++++ EXERCISE MATERIAL
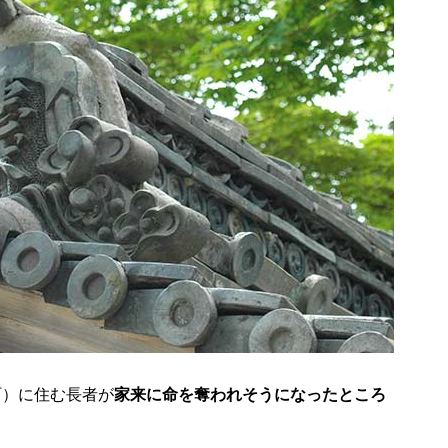
町）に住む長者が
家来に命を奪われそうになったところ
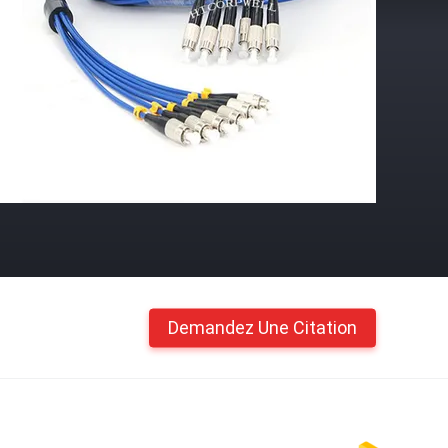
Demandez Une Citation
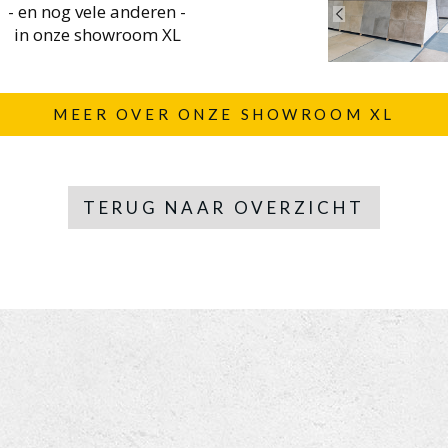
- en nog vele anderen -
in onze showroom XL
MEER OVER ONZE SHOWROOM XL
TERUG NAAR OVERZICHT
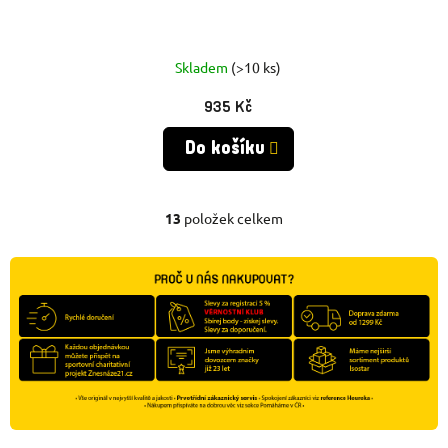
Skladem
(>10 ks)
935 Kč
Do košíku
13
položek celkem
O
V
L
Á
D
A
C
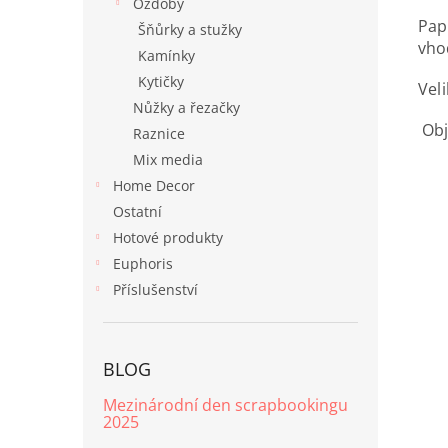
Ozdoby
Pap
Šňůrky a stužky
vho
Kamínky
Kytičky
Vel
Nůžky a řezačky
Obje
Raznice
Mix media
Home Decor
Ostatní
Hotové produkty
Euphoris
Příslušenství
BLOG
Mezinárodní den scrapbookingu
2025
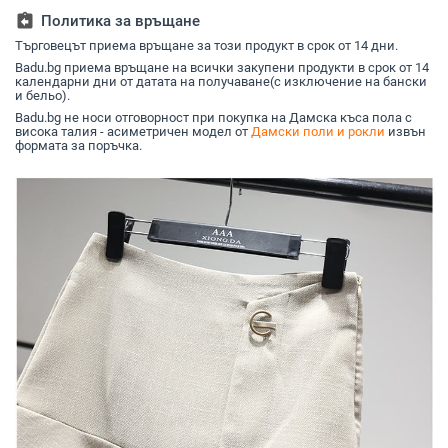
голям размер
деколте 
assignment_return
Политика за връщане
лаванду
Търговецът приема връщане за този продукт в срок от 14 дни.
Badu.bg приема връщане на всички закупени продукти в срок от 14
календарни дни от датата на получаване(с изключение на бански
и бельо).
Badu.bg не носи отговорност при покупка на Дамска къса пола с
висока талия - асиметричен модел от
Дамски поли и рокли
извън
формата за поръчка.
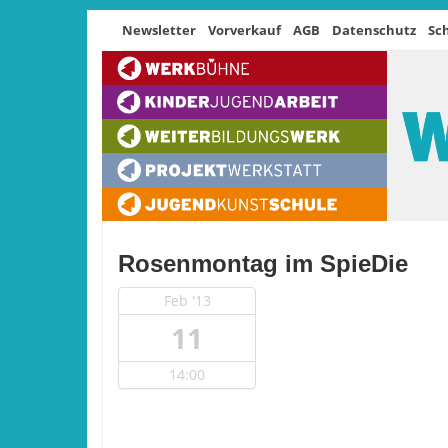
Newsletter
Vorverkauf
AGB
Datenschutz
Sc
Rosenmontag im SpieDie
Feb '13
11
14:00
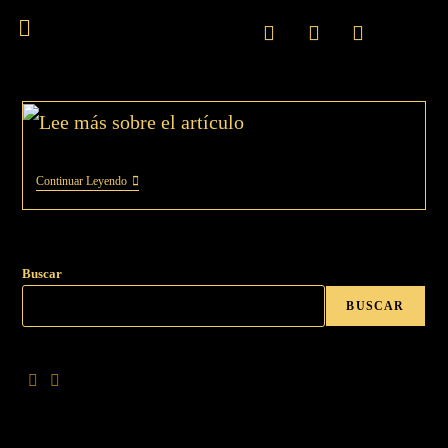
Continuar Leyendo
Buscar
BUSCAR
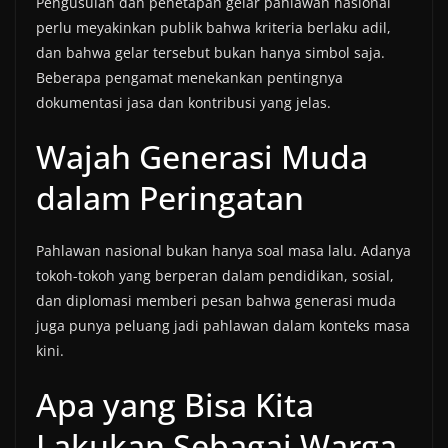
Pengusulan dan penetapan gelar pahlawan nasional
perlu meyakinkan publik bahwa kriteria berlaku adil,
dan bahwa gelar tersebut bukan hanya simbol saja.
Beberapa pengamat menekankan pentingnya
dokumentasi jasa dan kontribusi yang jelas.
Wajah Generasi Muda
dalam Peringatan
Pahlawan nasional bukan hanya soal masa lalu. Adanya
tokoh-tokoh yang berperan dalam pendidikan, sosial,
dan diplomasi memberi pesan bahwa generasi muda
juga punya peluang jadi pahlawan dalam konteks masa
kini.
Apa yang Bisa Kita
Lakukan Sebagai Warga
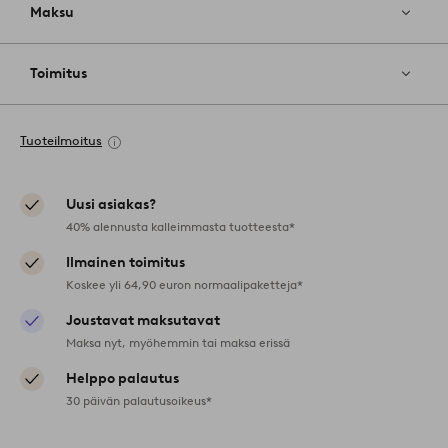
Maksu
Toimitus
Tuoteilmoitus
Uusi asiakas?
40% alennusta kalleimmasta tuotteesta*
Ilmainen toimitus
Koskee yli 64,90 euron normaalipaketteja*
Joustavat maksutavat
Maksa nyt, myöhemmin tai maksa erissä
Helppo palautus
30 päivän palautusoikeus*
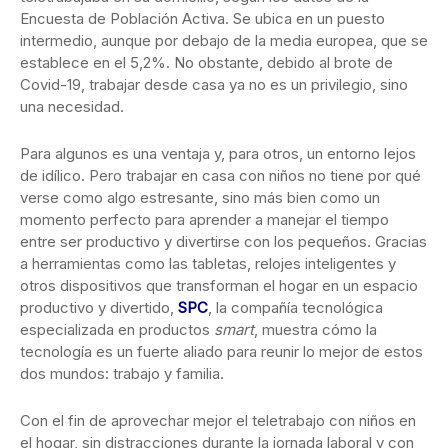
Encuesta de Población Activa. Se ubica en un puesto
intermedio, aunque por debajo de la media europea, que se
establece en el 5,2%. No obstante, debido al brote de
Covid-19, trabajar desde casa ya no es un privilegio, sino
una necesidad.
Para algunos es una ventaja y, para otros, un entorno lejos
de idílico. Pero trabajar en casa con niños no tiene por qué
verse como algo estresante, sino más bien como un
momento perfecto para aprender a manejar el tiempo
entre ser productivo y divertirse con los pequeños. Gracias
a herramientas como las tabletas, relojes inteligentes y
otros dispositivos que transforman el hogar en un espacio
productivo y divertido,
SPC
, la compañía tecnológica
especializada en productos
smart
, muestra cómo la
tecnología es un fuerte aliado para reunir lo mejor de estos
dos mundos: trabajo y familia.
Con el fin de aprovechar mejor el teletrabajo con niños en
el hogar, sin distracciones durante la jornada laboral y con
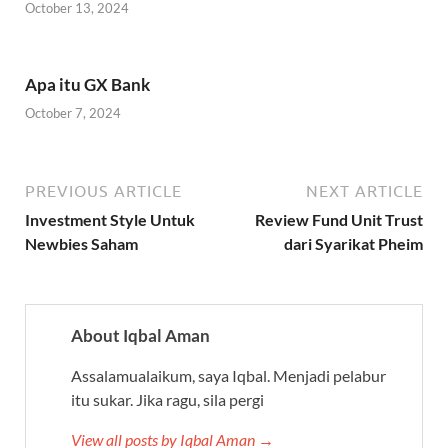
October 13, 2024
Apa itu GX Bank
October 7, 2024
PREVIOUS ARTICLE
NEXT ARTICLE
Investment Style Untuk
Review Fund Unit Trust
Newbies Saham
dari Syarikat Pheim
About Iqbal Aman
Assalamualaikum, saya Iqbal. Menjadi pelabur
itu sukar. Jika ragu, sila pergi
View all posts by Iqbal Aman →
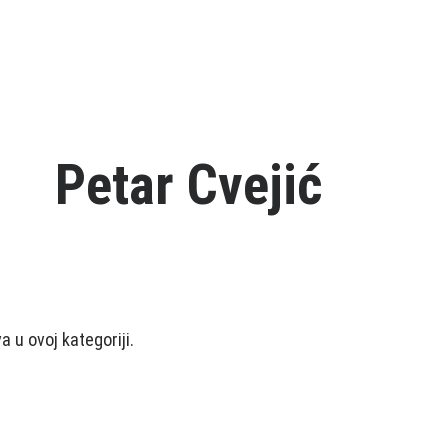
Petar Cvejić
 u ovoj kategoriji.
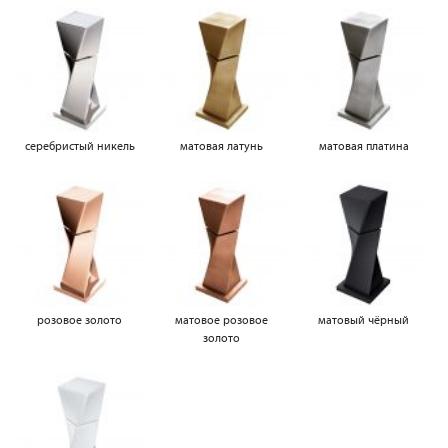
серебристый никель
матовая латунь
матовая платина
розовое золото
матовое розовое
матовый чёрный
золото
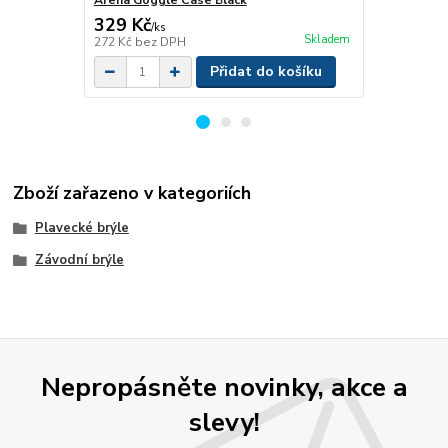
Arena Goggle Case Black
Arena Cobra 
329 Kč
399 Kč
/
ks
/
ks
Skladem
272 Kč
bez DPH
330 Kč
bez 
Přidat do košíku
Zboží zařazeno v kategoriích
Plavecké brýle
Závodní brýle
Nepropásněte novinky, akce a
slevy!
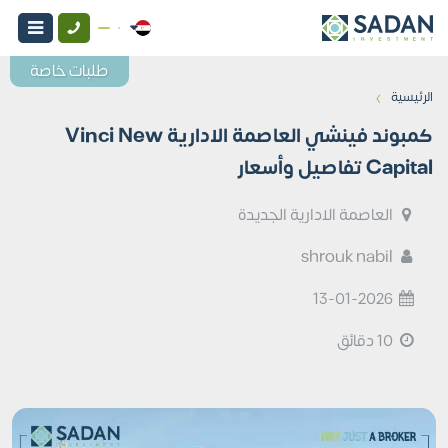
طلبات خاصة
›
الرئيسية
كمبوند فينشي العاصمة الادارية Vinci New
Capital تفاصيل وأسعار
العاصمة الادارية الجديدة
shrouk nabil
13-01-2026
10 دقائق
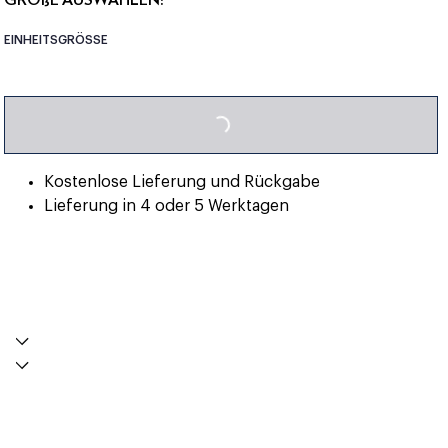
EINHEITSGRÖSSE
LOADING...
Kostenlose Lieferung und Rückgabe
Lieferung in 4 oder 5 Werktagen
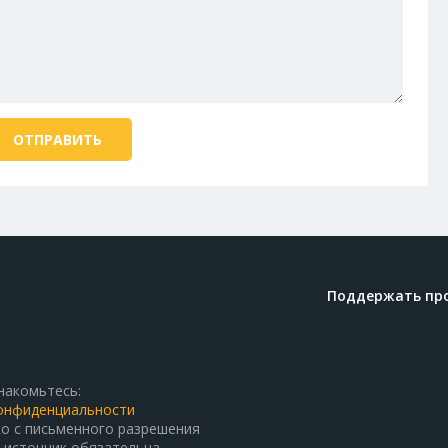
Поддержать пр
накомьтесь:
онфиденциальности
о с письменного разрешения
 источник обязательна.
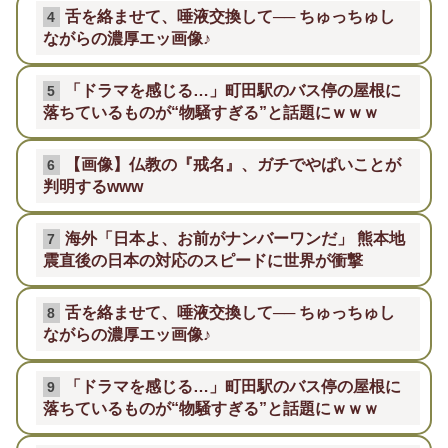
舌を絡ませて、唾液交換して── ちゅっちゅし
4
ながらの濃厚エッ画像♪
「ドラマを感じる…」町田駅のバス停の屋根に
5
落ちているものが“物騒すぎる”と話題にｗｗｗ
【画像】仏教の『戒名』、ガチでやばいことが
6
判明するwww
海外「日本よ、お前がナンバーワンだ」 熊本地
7
震直後の日本の対応のスピードに世界が衝撃
舌を絡ませて、唾液交換して── ちゅっちゅし
8
ながらの濃厚エッ画像♪
「ドラマを感じる…」町田駅のバス停の屋根に
9
落ちているものが“物騒すぎる”と話題にｗｗｗ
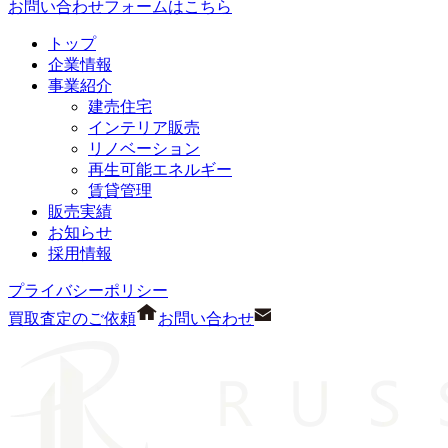
お問い合わせフォームはこちら
トップ
企業情報
事業紹介
建売住宅
インテリア販売
リノベーション
再生可能エネルギー
賃貸管理
販売実績
お知らせ
採用情報
プライバシーポリシー
買取査定のご依頼
お問い合わせ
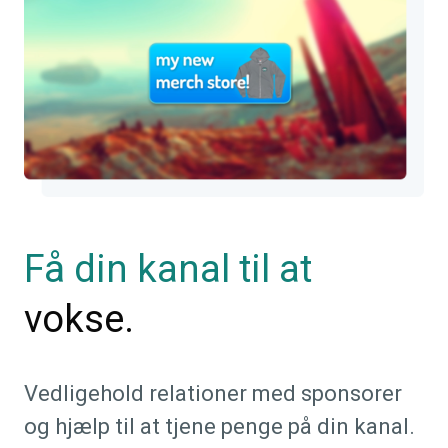
Få din kanal til at
vokse.
Vedligehold relationer med sponsorer
og hjælp til at tjene penge på din kanal.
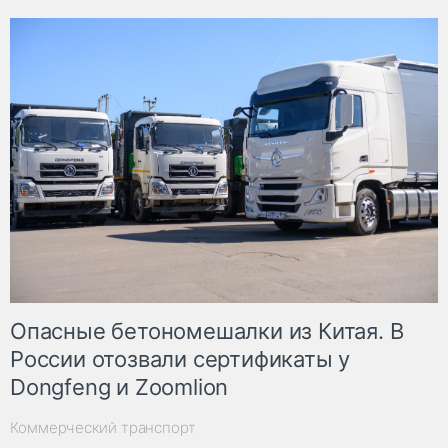
Опасные бетономешалки из Китая. В
России отозвали сертификаты у
Dongfeng и Zoomlion
Коммерческий транспорт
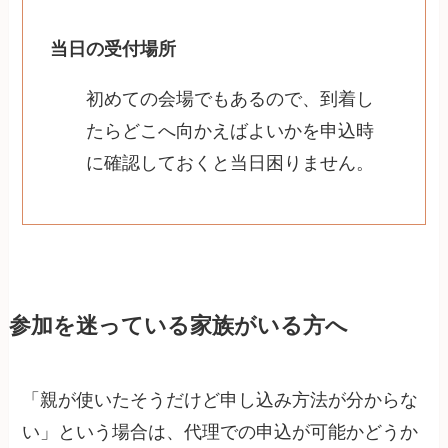
当日の受付場所
初めての会場でもあるので、到着し
たらどこへ向かえばよいかを申込時
に確認しておくと当日困りません。
参加を迷っている家族がいる方へ
「親が使いたそうだけど申し込み方法が分からな
い」という場合は、代理での申込が可能かどうか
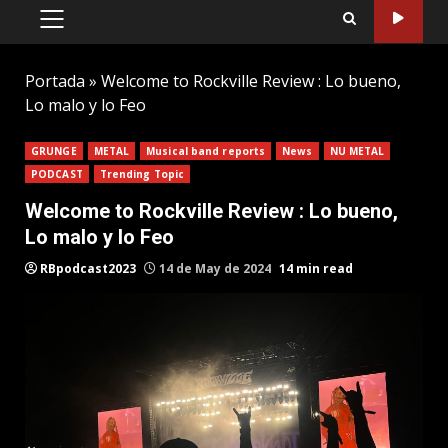
PRIMARY
MENU
Portada
»
Welcome to Rockville Review : Lo bueno,
Lo malo y lo Feo
GRUNGE
METAL
Musical band reports
News
NU METAL
PODCAST
Trending Topic
Welcome to Rockville Review : Lo bueno,
Lo malo y lo Feo
RBpodcast2023
14 de May de 2024
14 min read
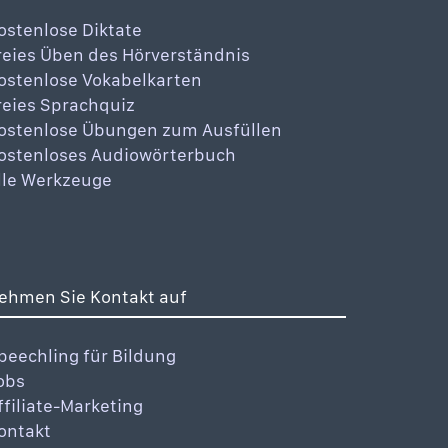
ostenlose Diktate
reies Üben des Hörverständnis
ostenlose Vokabelkarten
reies Sprachquiz
ostenlose Übungen zum Ausfüllen
ostenloses Audiowörterbuch
lle Werkzeuge
ehmen Sie Kontakt auf
peechling für Bildung
obs
ffiliate-Marketing
ontakt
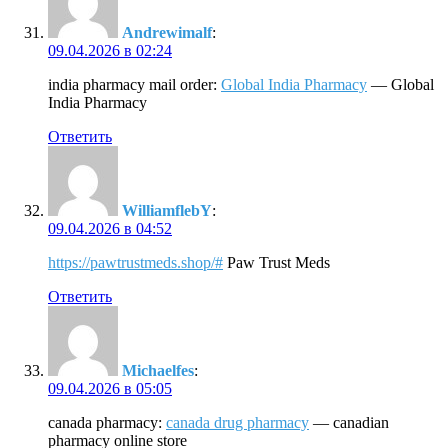
Andrewimalf
:
09.04.2026 в 02:24
india pharmacy mail order:
Global India Pharmacy
— Global
India Pharmacy
Ответить
WilliamflebY
:
09.04.2026 в 04:52
https://pawtrustmeds.shop/#
Paw Trust Meds
Ответить
Michaelfes
:
09.04.2026 в 05:05
canada pharmacy:
canada drug pharmacy
— canadian
pharmacy online store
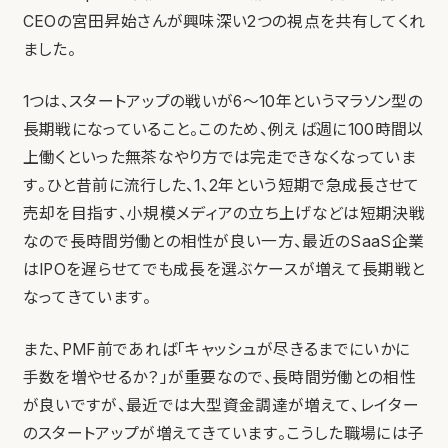
CEOの宮田昇始さんが興味深い2つの視点を共有してくれ
ました。
1つは、スタートアップの戦いが6〜10年というマラソン型の
長期戦になっていること。このため、例えば週に100時間以
上働くといった無茶なやり方では完走できなくなっていま
す。ひと昔前に流行した、1、2年という短期で急成長させて
売却を目指す、小規模メディアの立ち上げなどは短期決戦
なので長時間労働との相性が良い一方、最近のSaaS企業
はIPOを遅らせてでも成長を選ぶケースが増えて長期戦と
なってきています。
また、PMF前であれば「キャッシュが尽きるまでにいかに
手数を増やせるか？」が重要なので、長時間労働との相性
が良いですが、最近では大型資金調達が増えて、レイター
のスタートアップが増えてきています。こうした職場には子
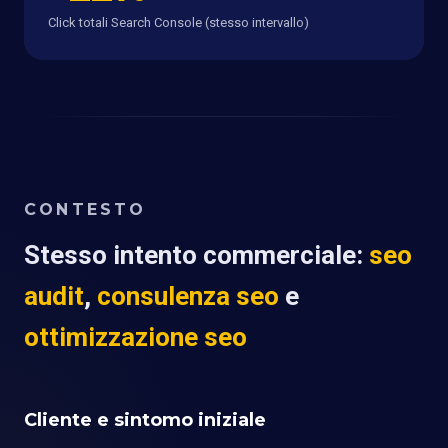
Click totali Search Console (stesso intervallo)
CONTESTO
Stesso intento commerciale:
seo
audit
,
consulenza seo
e
ottimizzazione seo
Cliente e sintomo iniziale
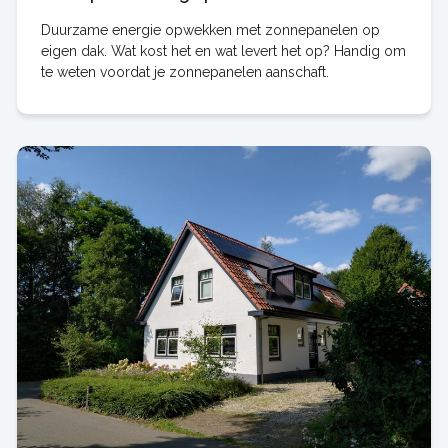
Duurzame energie opwekken met zonnepanelen op
eigen dak. Wat kost het en wat levert het op? Handig om
te weten voordat je zonnepanelen aanschaft.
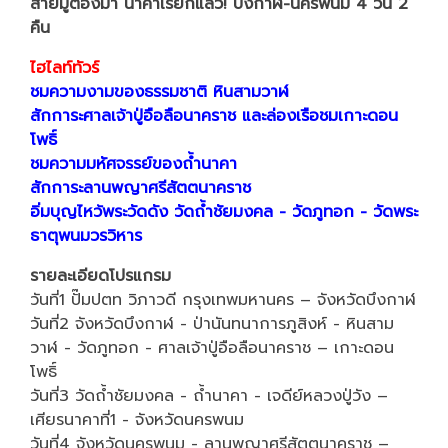
สายมูต้องมา นาคาเรียกแล้ว! บึงกาฬ-นครพนม 4 วัน 2
คืน
ไฮไลท์ทัวร์
ชมความงามของธรรมชาติ หินสามวาฬ
สักการะศาลเจ้าปู่อือลือนาคราช และล่องเรือชมเกาะดอน
โพธิ์
ชมความมหัศจรรย์ของถ้ำนาคา
สักการะลานพญาศรีสัตตนาคราช
อิ่มบุญไหว้พระวัดดัง วัดถ้ำชัยมงคล - วัดภูทอก - วัดพระ
ธาตุพนมวรวิหาร
รายละเอียดโปรแกรม
วันที่1 ปั๊มปตท วิภาวดี กรุงเทพมหานคร – จังหวัดบึงกาฬ
วันที่2 จังหวัดบึงกาฬ - ป่านันทนาการภูสิงห์ - หินสาม
วาฬ - วัดภูทอก - ศาลเจ้าปู่อือลือนาคราช – เกาะดอน
โพธิ์
วันที่3 วัดถ้ำชัยมงคล - ถ้ำนาคา - เจดีย์หลวงปู่วัง –
เศียรนาคาที่1 - จังหวัดนครพนม
วันที่4 จังหวัดนครพนม - ลานพญาศรีสัตตนาคราช –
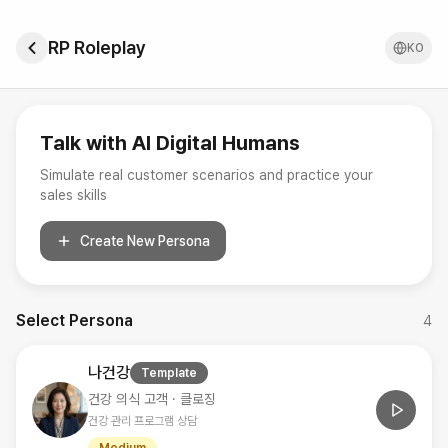
RP Roleplay
KO
Talk with AI Digital Humans
Simulate real customer scenarios and practice your
sales skills
Create New Persona
Select Persona
4
나건강
Template
건강 의식 고객 · 클로징
건강 관리 프로그램 상담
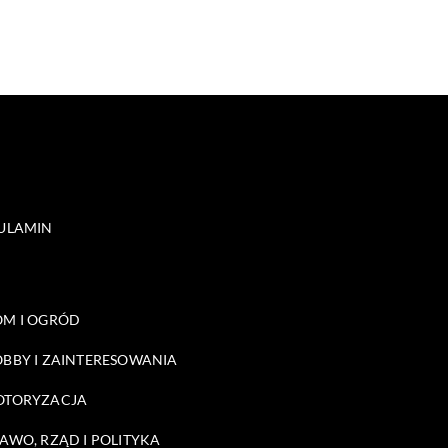
ULAMIN
M I OGRÓD
BBY I ZAINTERESOWANIA
OTORYZACJA
AWO, RZĄD I POLITYKA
++++++++
_ACTIVITY_.
Where the word "Iqbal" shows up in a line of the listing, return that line.

_TASK ANSWER_.
About Iqbal Aman
Assalamualaikum, saya Iqbal. Menjadi pelabur
View all posts by Iqbal Aman →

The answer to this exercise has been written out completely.